2. The method of claim 1 , wherein at least one of the first and second variable length codes comprises a structured code, the structured code selected from the group consisting of a Golomb code and a start-step-stop code.
3. The method of claim 1 , further comprising:
decoding a coded flag for each macroblock in the quality enhancement layer if a coded flag for a corresponding macroblock in the base layer indicates that the corresponding macroblock in the base layer has not been decoded; and
for each macroblock in the quality enhancement layer having a corresponding coded flag that has been decoded, decoding a coded block pattern using a third variable length code for each block within the respective macroblock,
wherein the coded block pattern is formed using only those blocks that were not coded in the base layer or previous quality enhancement layers.
4. The method of claim 3 , wherein the third variable length code used in decoding is selected at least in part based upon at least one of criteria selected from the group consisting of the number of bits in the coded block pattern and the probability of a bit in the coded block pattern being equal to one.
5. The method of claim 1 , wherein decoding of significance values includes:
decoding a run of zero-valued significance values; and
terminating non-zero valued significance values.
6. The method of claim 5 , wherein decoding the significance values includes:
an initial pass in which the magnitude of the terminating significance value is assumed to be one; and
zero or more subsequent passes in which the magnitude of terminating significance values is refined.
7. The method of claim 1 , wherein the first variable length code is selected at least in part based upon at least one of criteria selected from the group consisting of the position of the coefficient corresponding to the start of a run of zero-valued significance values, and the position of the last non-zero coefficient in a corresponding block of the base layer or previous quality enhancement layers.
8. The method of claim 7 , wherein a mapping of context criteria for an optimal code is decoded from the bit stream.
9. The method of claim 8 , wherein the context mapping comprises a monotonic function.
10. The method of claim 5 , wherein an end-of-block marker, indicating the absence of significant coefficients in the remaining positions of the block, is allocated a symbol in the first variable-length code.
11. A computer program product for decoding quality enhancement information in a video portion using variable length codes, comprising:
computer code for receiving a video portion including a base layer and a quality enhancement layer;
computer code for decoding significance values from the quality enhancement layer using a first variable-length code, the significance values indicating whether coefficients that were zero in the base layer and any previous enhancement layers are non-zero in the quality enhancement layer; and
computer code for decoding from the quality enhancement layer refinement bits using a second variable-length code, the refinement bits enabling coefficients that were non-zero in the base layer or any previous enhancement layer to be represented with greater precision.
12. The computer program product of claim 11 , wherein at least one of the first and second variable length codes comprises a structured code, the structured code selected from the group consisting of a Golomb code and a start-step-stop code.
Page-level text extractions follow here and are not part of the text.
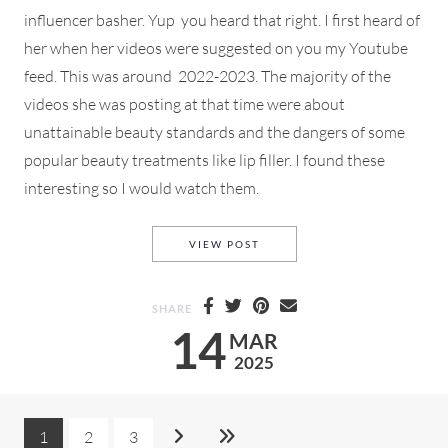
influencer basher. Yup you heard that right. I first heard of
her when her videos were suggested on you my Youtube
feed. This was around 2022-2023. The majority of the
videos she was posting at that time were about
unattainable beauty standards and the dangers of some
popular beauty treatments like lip filler. I found these
interesting so I would watch them.
AN INFLUENCER *COUGH* CO
VIEW POST
SHARE
14
MAR
2025
1
2
3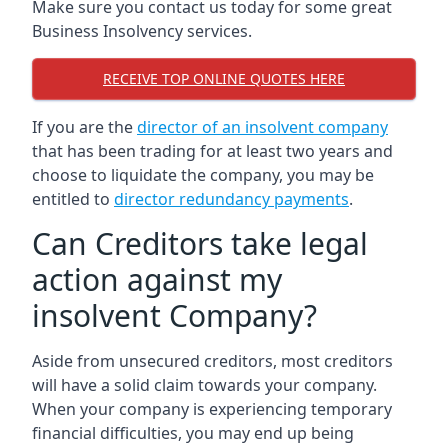
Make sure you contact us today for some great
Business Insolvency services.
RECEIVE TOP ONLINE QUOTES HERE
If you are the
director of an insolvent company
that has been trading for at least two years and
choose to liquidate the company, you may be
entitled to
director redundancy payments
.
Can Creditors take legal
action against my
insolvent Company?
Aside from unsecured creditors, most creditors
will have a solid claim towards your company.
When your company is experiencing temporary
financial difficulties, you may end up being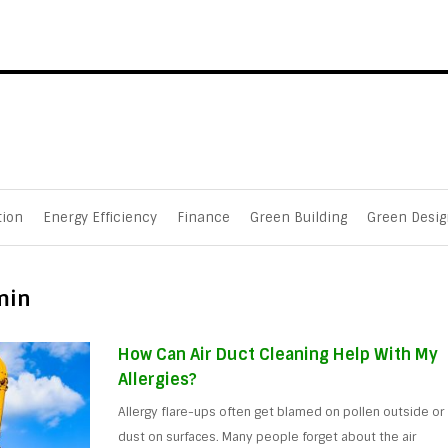
tion
Energy Efficiency
Finance
Green Building
Green Desig
min
How Can Air Duct Cleaning Help With My
Allergies?
Allergy flare-ups often get blamed on pollen outside or
dust on surfaces. Many people forget about the air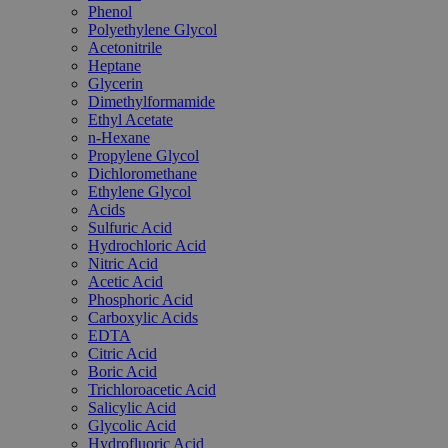
Phenol
Polyethylene Glycol
Acetonitrile
Heptane
Glycerin
Dimethylformamide
Ethyl Acetate
n-Hexane
Propylene Glycol
Dichloromethane
Ethylene Glycol
Acids
Sulfuric Acid
Hydrochloric Acid
Nitric Acid
Acetic Acid
Phosphoric Acid
Carboxylic Acids
EDTA
Citric Acid
Boric Acid
Trichloroacetic Acid
Salicylic Acid
Glycolic Acid
Hydrofluoric Acid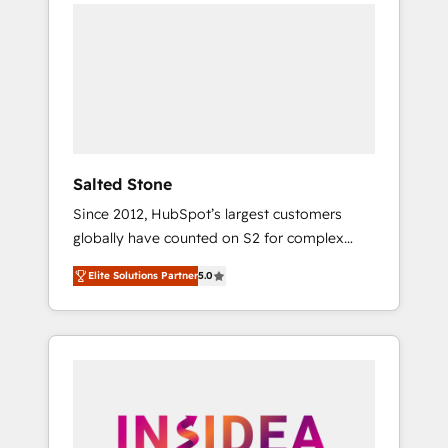
we de-risk complex CRM programmes and
accelerate ROI across every HubSpot Hub. 🧭
From multi-region migrations to AI-powered
automation, we turn complexity into clarity,
human at global scale. 🏆 HubSpot’s CEO
called us “the partner of the future.” Others
agree it is proof of trust built through
measurable impact.
Salted Stone
Since 2012, HubSpot’s largest customers
globally have counted on S2 for complex
migrations, change management, systems
Elite Solutions Partner
5.0
integration, and creative solutions that
deliver measurable impact and transform
brand experiences As one of the few full-
service creative agencies in the HubSpot
ecosystem, we blend strategy, technology, &
award-winning design to build scalable,
globally regionalized HubSpot websites,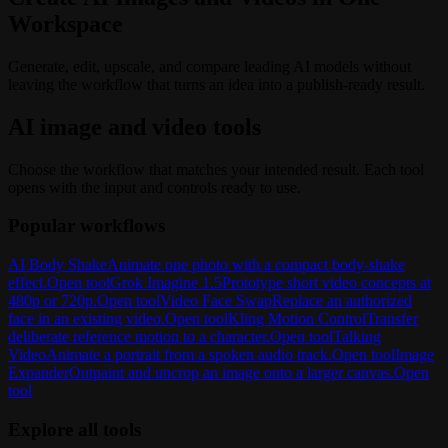
Workspace
Generate, edit, upscale, and compare leading AI models without
leaving the workflow that turns an idea into a publish-ready result.
AI image and video tools
Choose the workflow that matches your intended result. Each tool
opens with the input and controls ready to use.
Popular workflows
AI Body Shake
Animate one photo with a compact body-shake
effect.
Open tool
Grok Imagine 1.5
Prototype short video concepts at
480p or 720p.
Open tool
Video Face Swap
Replace an authorized
face in an existing video.
Open tool
Kling Motion Control
Transfer
deliberate reference motion to a character.
Open tool
Talking
Video
Animate a portrait from a spoken audio track.
Open tool
Image
Expander
Outpaint and uncrop an image onto a larger canvas.
Open
tool
Explore all tools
13. The computer program product of claim 11 , further comprising:
computer code for decoding a coded flag for each macroblock in the quality enhancement layer if a coded flag for a corresponding macroblock in the base layer indicates that the corresponding macroblock in the base layer has not been decoded; and
computer code for each macroblock in the quality enhancement layer having a corresponding coded flag that has been decoded, decoding a coded block pattern using a third variable length code for each block within the respective macroblock,
wherein the coded block pattern is formed using only those blocks that were not coded in the base layer or previous quality enhancement layers.
14. The computer program product of claim 13 , wherein the third variable length code used in decoding is selected at least in part based upon at least one of criteria selected from the group consisting of the number of bits in the coded block pattern and the probability of a bit in the coded block pattern being equal to one.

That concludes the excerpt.